A 30‑year‑old patient was referred to the Maria Skłodowska‑Curie National Research Institute of Oncology in Warsaw with massive, nonoperable nodal involvement, which hindered upper extremity movements. Histopathologic and molecular analyses confirmed the diagnosis of BRAF V600E‑mutant melanoma of unknown primary origin, metastasized to the right axillary lymph nodes, with the largest lesion measuring 74 mm × 46 mm (cTxN3bM0, American Joint Committee on Cancer, 8th edition; Figure 1A). Apart from a positive family history of melanoma, the patient had no other identifiable risk factors. Following clinical evaluation, she was qualified for combined immune checkpoint inhibitor (ICI) therapy with ipilimumab and nivolumab, initiated on October 6, 2022.

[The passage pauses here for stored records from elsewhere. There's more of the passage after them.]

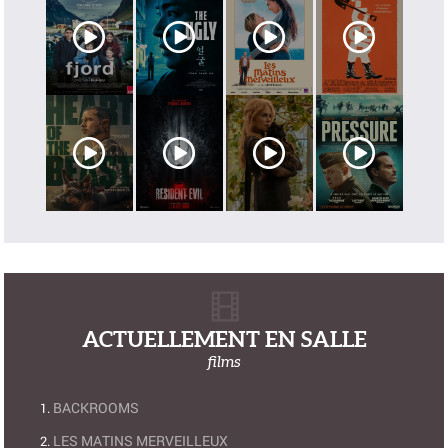
ACTUELLEMENT EN SALLE
films
BACKROOMS
LES MATINS MERVEILLEUX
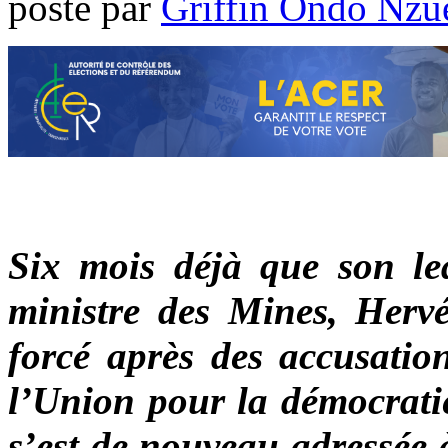
poste par
Griffin Ondo Nzu
Six mois déjà que son lea
ministre des Mines, Hervé
forcé après des accusation
l’Union pour la démocratie
s’est de nouveau adressée 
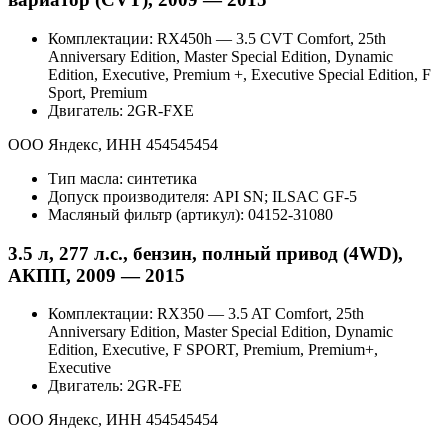
Комплектации: RX450h — 3.5 CVT Comfort, 25th
Anniversary Edition, Master Special Edition, Dynamic
Edition, Executive, Premium +, Executive Special Edition, F
Sport, Premium
Двигатель: 2GR-FXE
ООО Яндекс, ИНН 454545454
Тип масла: синтетика
Допуск производителя: API SN; ILSAC GF-5
Масляный фильтр (артикул): 04152-31080
3.5 л, 277 л.с., бензин, полный привод (4WD),
АКПП, 2009 — 2015
Комплектации: RX350 — 3.5 AT Comfort, 25th
Anniversary Edition, Master Special Edition, Dynamic
Edition, Executive, F SPORT, Premium, Premium+,
Executive
Двигатель: 2GR-FE
ООО Яндекс, ИНН 454545454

During the first 3 months of combined ICI treatment, the patient experienced several immune‑related adverse events, including gastrointestinal toxicity and hepatotoxicity manifesting with hyperbilirubinemia (27.6 µmol/l; reference range, 5–21 µmol/l), while liver enzyme levels remained within normal limits. The most clinically significant adverse event was immune‑mediated pneumonitis, which resulted in exertional dyspnea and decreased oxygen saturation (94%). Chest radiography showed pulmonary infiltrates and atelectasis in the left lingular region (Figure 1B). Despite these complications, the patient demonstrated a favorable therapeutic response and achieved a significant reduction in tumor size, enabling surgical resection.
Right axillary lymphadenectomy resulted in the removal of 44 lymph nodes, 5 of which showed metastatic involvement with areas of tumor necrosis. The patient continued systemic treatment with nivolumab monotherapy. Due to the development of thyroiditis, manifesting as hyperthyroidism and exacerbation of psoriasis, the treatment was discontinued after 6 months of pseudoadjuvant therapy. The patient completed a total of 10 immunotherapy cycles. Post‑treatment positron emission tomography did not identify any lesions with high metabolic activity. Follow‑up computed tomography confirmed radiologic stability, with no recurrence observed (Figure 1C).
In the early stages of melanoma, surgery alone can lead to successful treatment and high survival rates, which decrease substantially once the cancer metastasizes.1 ICIs have remarkably improved treatment outcomes in advanced melanoma, resulting in significantly better objective response, progression‑free survival, and overall survival rates.2 The presented case of stage IIIC melanoma, achieving a complete response with combined immunotherapy followed by surgical resection, represents a particularly rare and favorable outcome.
Immune‑related adverse events affect approximately 40% of patients receiving checkpoint inhibitors and frequently involve multiple organs. Importantly, they often lead to treatment interruptions and high‑dose corticosteroid therapy, which can complicate and even compromise ongoing cancer treatment. This underscores the importance of vigilance regarding the diverse spectrum of immune‑related toxicities, including not only pneumonitis, hepatitis, or thyroiditis, as seen in our patient, but also rarer complications, such as checkpoint inhibitor–induced panhypophysitis with central diabetes insipidus.3,4
This case highlights the transformative potential of immunotherapy in advanced melanoma, where complete responses in highly advanced stages remain exceptional. It underscores the critical importance of a multidisciplinary approach and awareness in the management of immune‑related adverse events, which enables treatment continuation and sustained therapeutic benefit.